Which characteristics are they sharing with Finland and Sweden, Each share a border to Russia, Finland on the Arctic Circle and Sweden at Gotland. Finland has the vulnerability of having been part of Romanov Russia, and, as Putin said, it was “granted” independence by Lenin. Both Sweden and Finland have open invitations to join NATO, and while they have not done so (Sweden is leaning that way, Finland is saying “we’ll think about it”), they are building close military ties with NATO.

Russia considers Arctic territory its own.

I encourage you to read Russia’s Coercive Diplomacy in the Arctic, published in July 2021 by the Arctic Institute. It is noted that Russia has spent billions to develop military and civil infrastructure in the Arctic. This was partially supported by Chinese development funding.

While trying to limit the potential of a military conflict in the region and still hoping to cooperate with the United States for global and regional stability, Russia is bolstering its influence in the Arctic through coercive diplomacy, to show that the United States should not overlook or underestimate Russia’s interests in the Arctic – part of Russia’s desire to be recognized as a global power by the United States.

Part of the reason I believe this is wrongheaded. It is hard to think of anywhere in the world where US and Russian interests come into contact that you can find the Russians pushing for “global and regional stability.” Just the opposite. Russia thrives upon conflict, because Putin believes that it shakes up the status-quo, and Russia will reap the benefits of this instability. A Russia interested in “stability” would not act as it has for the past decade or so.

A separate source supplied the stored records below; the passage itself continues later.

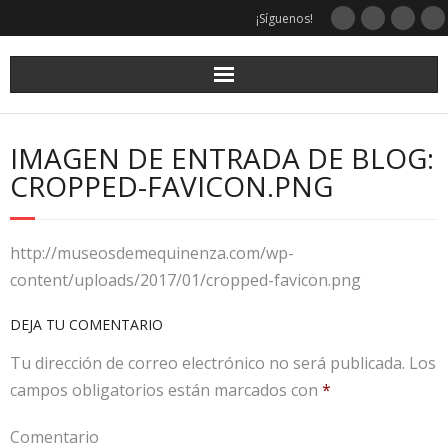
¡Síguenos!
IMAGEN DE ENTRADA DE BLOG:
CROPPED-FAVICON.PNG
http://museosdemequinenza.com/wp-
content/uploads/2017/01/cropped-favicon.png
DEJA TU COMENTARIO
Tu dirección de correo electrónico no será publicada.
Los
campos obligatorios están marcados con
*
Comentario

Russia now claims 70% of Arctic seabed. Note that it hasn’t made new claims near US economic zone areas, but the new Russian claims butt up against those claims of Canada and Denmark (Greenland).

Putin will likely continue doing what he finds works.

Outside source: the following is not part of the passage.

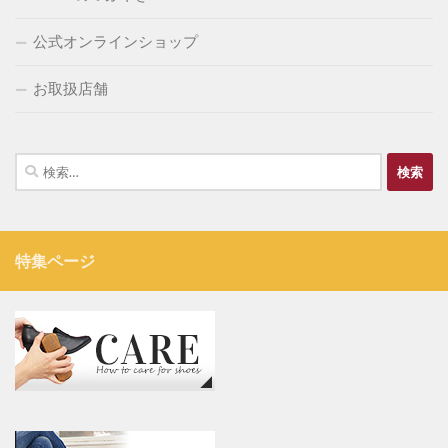
公式オンラインショップ
お取扱店舗
検
索:
特集ページ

Putin will not fight NATO directly, according to my opinion. He will work to undermine NATO, though he’s delusional if he thinks he can do a better job than Joe Biden. I doubt that he’ll make a run directly at Eastern Poland even though it is very clear from Putin’s speeches that he considers that area to be historically Russian because Poland’s army could probably thrash the Russian army, and it would activate Article 5 of the North Atlantic Treaty. Latvia and Estonia have an extremely large proportion of Russian ethnics. Russia could do in the Baltic States what they’ve done in Moldova and Ukraine; they could create AstroTurf “separatist” groups to declare independence and invite Russia in to protect them. It would be risky, as the Baltic States are NATO members. But it’s something to watch. The logical target for Putin’s next adventure is a country where his intervention poses a direct challenge to the West but does not represent a direct challenge to NATO.

Who’s next?

Finland is my guess.

Northern Finland would be useful to Russia’s Arctic expansion. Moscow could make plausible claims for Finnish territory dating back to Tsarist time. As Putin has labeled Ukraine “neo-nazis,” I expect Finland’s role as a Wehrmacht auxiliary force will be brought to the fore. If Finland were to be cut off, it would create the same problems for the West as in Ukraine. This would make NATO member countries that have been in contact with Russia look to Moscow for a solution rather than being the evidence-case that NATO is useless.

In short, Russia’s threat against Finland and Sweden was not something out of left field. Both nations fit into the same model Putin used for his military exploits. Attacking both countries supports Putin’s personal goals and supports Russia’s strategic goals in the Arctic. An attack on either country would be a weakening of NATO, but it wouldn’t create a NATO military reaction. Plus, the warning issued to Sweden and Finland sounds very much like Putin’s earlier warnings to Georgia and Ukraine. I think he’s telling us what his next move is, and we’re fools if we don’t listen.